## Required work
All that is needed is the line containing "labour, laid out" together with each line after it, transcribed exactly to the end of the records.

Recorded information below:

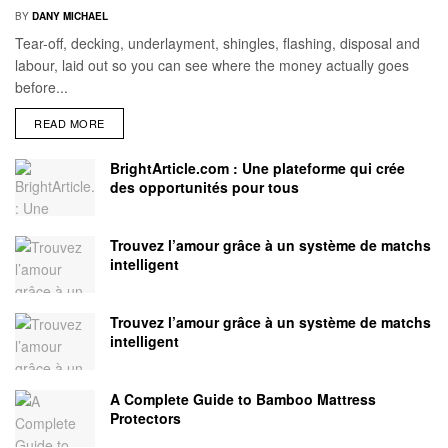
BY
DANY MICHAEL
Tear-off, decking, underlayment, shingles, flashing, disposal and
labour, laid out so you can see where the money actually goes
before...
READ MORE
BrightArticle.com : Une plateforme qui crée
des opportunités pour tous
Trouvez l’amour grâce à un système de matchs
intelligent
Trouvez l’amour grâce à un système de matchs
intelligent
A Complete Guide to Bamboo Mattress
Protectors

End of Recorded information.

## Expected answer
labour, laid out so you can see where the money actually goes
before...
READ MORE
BrightArticle.com : Une plateforme qui crée
des opportunités pour tous
Trouvez l’amour grâce à un système de matchs
intelligent
Trouvez l’amour grâce à un système de matchs
intelligent
A Complete Guide to Bamboo Mattress
Protectors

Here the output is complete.